En su ensayo ‘The velvet rage’ (que incomprensiblemente no ha sido aún traducido y editado en español), el psicólogo Alan Downs explica este comportamiento bajo el nombre de ‘compensación’: como el sistema heteropatriarcal nos inculca que ser homosexual es ‘peor’ que ser heterosexual, hay que equilibrar ese desnivel siendo ‘mejores’ en otros aspectos. Muchos hombres gays refuerzan su masculinidad para compensar su tendencia sexoafectiva. Son esos maricas a los que “no se les nota”. En la película, Michael le compra a su amante una laca llamada ‘Control’, mientras comenta con ironía que el envase lleva escrito “para hombre” docenas de veces, para despojar de su ‘feminidad’ al producto.

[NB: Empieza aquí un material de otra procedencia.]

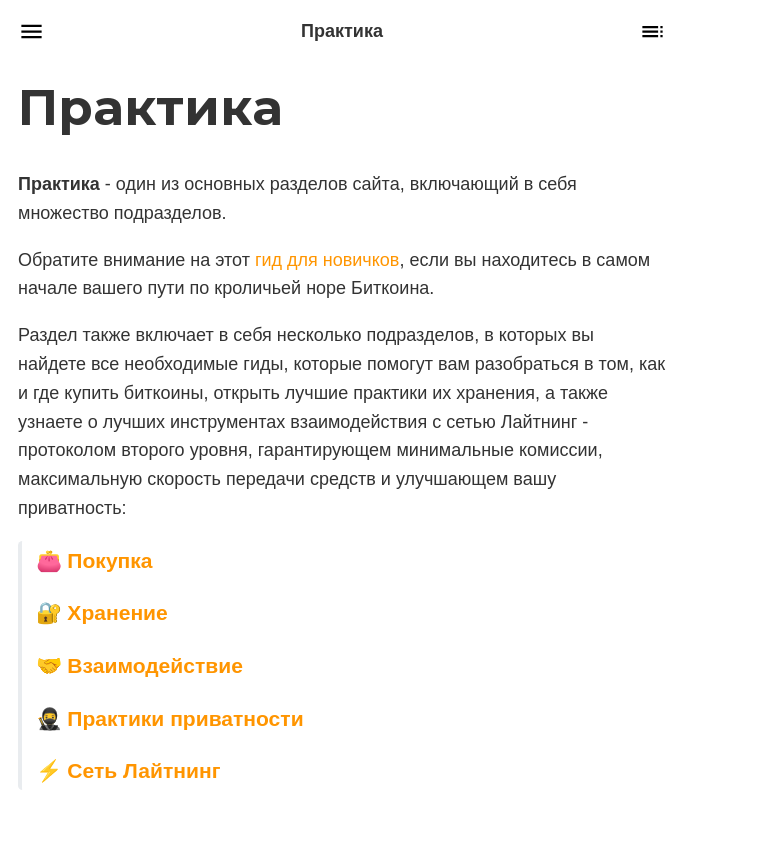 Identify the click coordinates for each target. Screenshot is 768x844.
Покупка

Este fenómeno, en los últimos tiempos llamado plumofobia (aunque no deja de ser la forma concreta que adquiere el machismo en la comunidad gay), convive en ‘The boys in the band’ con su reverso, encarnado por el personaje Emory, que representa la pluma celebrada, la expresión de género femenino sin cortapisas. Emory se refiere por defecto a todo el mundo en femenino, hace chistes constantemente y se pavonea con libertad. Se trata de un personaje disruptivo que acabará recibiendo la violencia del mundo exterior, que se cuela en el apartamento a través del viajo amigo de universidad del protagonista.
Pero Emory encarna algo más, que se va revelando con el desarrollo de la trama: es el personaje que cuida a los demás. Además de preparar una lasaña enorme o de escoger el regalo más celebrado de la noche, está constantemente en movimiento preparando las copas y preocupándose por el resto de invitados. Frente a unos personajes principales que irán revelando poco a poco su incomodidad respecto a sí mismos, Emory es el personaje de la historia más en sintonía con su propio ser.
Porque, si de algo trata ‘The boys in the band’, es de la complicada relación de los gays con su autoestima. “La vida no es como las obras de teatro. No todos los maricones se matan al final de la historia”, sentencia Michael en un momento de la cinta. Y no, en esta ocasión ningún personaje muere, pero desviarse de la norma sigue siendo un peligroso atajo hacia un destino trágico. Porque resistir ante un sistema que te considera un error (y que te ha convencido de que lo eres) es una lucha constante contra el mundo y contra uno mismo.
Pero, a pesar de su crudeza, la cinta tiene un mensaje esperanzador. Puede que el autoodio con el que crecemos los hombres homosexuales sea tan real hoy como en 1968, pero ya entonces la obra nos decía cómo enfrentarlo: con amigos. Con esa familia escogida que casi todos los homosexuales acabamos formando para contar con una red de apoyo y afectos que, por muchos disgustos que nos proporcionen (y en la película efectivamente son muchos), construyen el lugar seguro desde el que poder hacer frente a lo que venga. Desde dentro o desde fuera.